Recollections & Reflections – A commentary by Aziz Hassan
IT’S yet another showdown but where the ones some years ago were confined to personalities within the states, this time it’s again between the prime minister and a royal family.
In the first instance in the early 90s, what caused the constitutional crisis was an issue close to the hearts of ordinary Malaysians, something that could be described as being of national interest, one that affected lay people but not this time because it’s confined to one state – Johor – and the difference of opinion affecting something localised.
As was the situation previously, statements have been made to defend the positions adopted but what will eventually prevail will be what the law says.
Following the resignation of mentri besar Datuk Osman Sapian, the focus next is on who will succeed him and this is where the problem starts, with Prime Minister Tun Dr. Mahathir Mohamad insisting that the ruler has no role in this. Wrong, very wrong.
While the process starts with the party in power nominating a candidate or candidates, thereafter the ball is in the sultan’s court, with the ruler having absolute power to appoint his MB. Where there’s no candidate who meets the criteria as specified in the Johor constitution, the ruler also has the power to make dispensation to appoint someone else. So where Johor is concerned, only the start of the process is political.

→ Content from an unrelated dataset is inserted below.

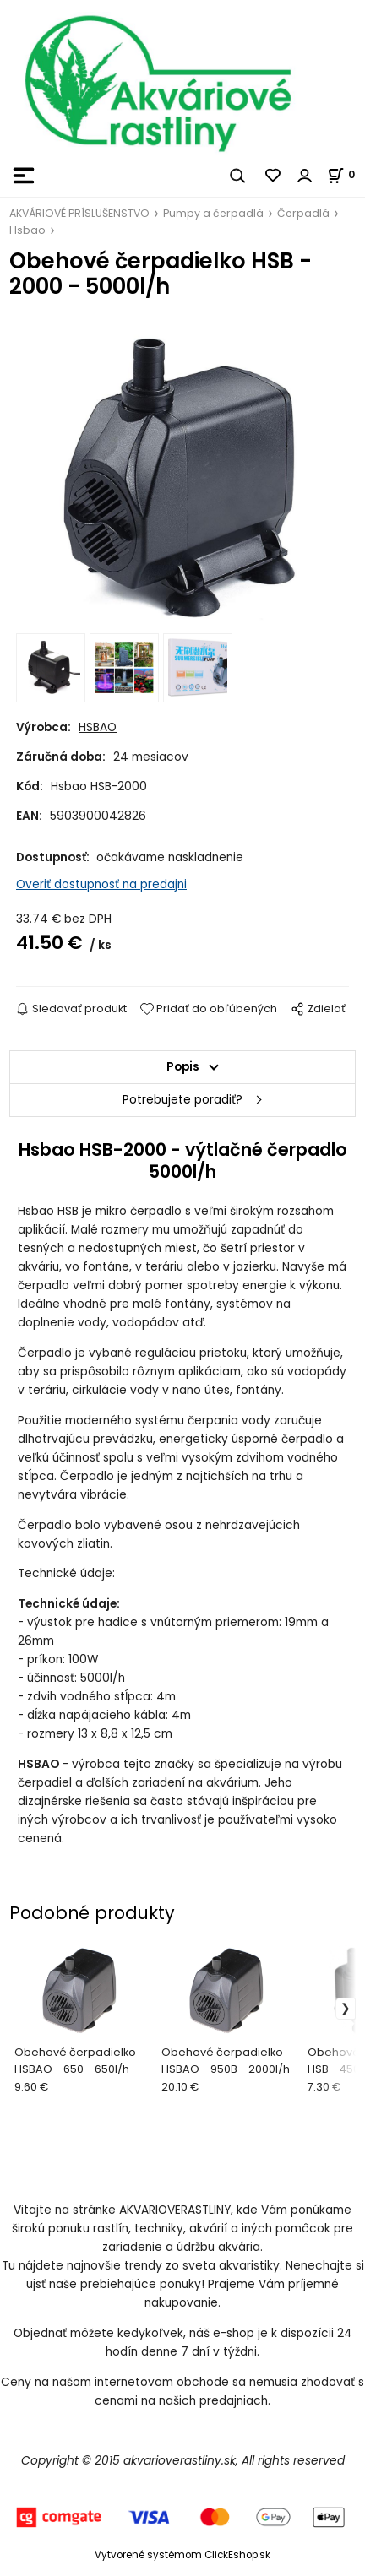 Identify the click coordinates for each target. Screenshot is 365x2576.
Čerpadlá (303, 213)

Mahathir even went to the extent of saying that if a ruler is allowed to appoint an MB or PM, then Malaysia has an absolute monarchy, not a constitutional one. He is correct only in so far as the appointment of the PM and the MBs of the other states – except Johor. For the rest of the states there’s a clause in their respective constitutions that is similar to the one in the federal constitution and that is on appointing a person who commands the majority support of the house. The argument stops there.
It was due to this clause that Perak’s Datuk Seri Nizar Jamaluddin had to finally relinquish his post in February 2010 (after the Federal Court ruled against him), Datuk Seri Idris Jusoh of Terenganu and Datuk Seri Shahidan Kassim of Perlis had to let go after the 2008 general elections, although reports on what happened in Terengganu were contradictory. What these states’ constitutions do not have is the clause on giving absolute power to the ruler.
Surely Mahathir, being PM twice, should be aware of these fundamental issues affecting appointments to high office. It was a similar clause that made him feel hard done by when the former king delayed his appointment last May, doing so only when he was satisfied Mahathir had the full backing of the four Pakatan Harapan coalition members.
Rule of law means constitution has to be supreme
If the rule of law is what Mahathir has been advocating since becoming PM a second time, it was also this that caused Mahathir to feel furious when the king again delayed assenting to the nomination of Tommy Thomas to be attorney-general to the extent that he met a ruler to ask that his brother rulers be informed that he was in no mood to tolerate a similar situation should it recur.
Thus the Johor constitution is the go to point when talking about the appointment of the MB, regardless whether you like it or not.
Home Minister Tan Sri Muhyiddin Yassin, a Johor MB from 1986 to 1995, has confirmed about the power of the sultan in this regard. Mind you, Muhyiddin is a member of Mahathir’s cabinet and his party president. So too all the legal opinions reported by various news platforms in the last few days. It’s that (crystal) clear; no ambiguity whatsoever.
But despite the provision in the Johor constitution, a confrontation could still be avoided and a compromise possible if both sides have a cordial relationship. The downside for Mahathir though is that he has a confrontational stance vis-à-vis the Johor sultan and his heir, the Tengku Mahkota.
When former PM Datuk Seri Najib Razak decided to nominate Datuk Seri Khaled Nordin as Johor MB after the 2008 election, he first dispatched the late Tan Sri Jamaluddin Jarjis to be his emissary to meet the ruler because there was a personal issue that could possibly derail the nomination. As it turned out the ruler had no problems with that, influenced strongly maybe by the fact that he had known Khaled from school.
Sometimes you need to adopt this approach, and again as a veteran politician Mahathir should be aware of an option like this.
For the moment it looks like Mahathir has met his match and it’s not even in the form of another man. Rather it’s something soft, doesn’t talk back but priceless – it’s the Johor constitution.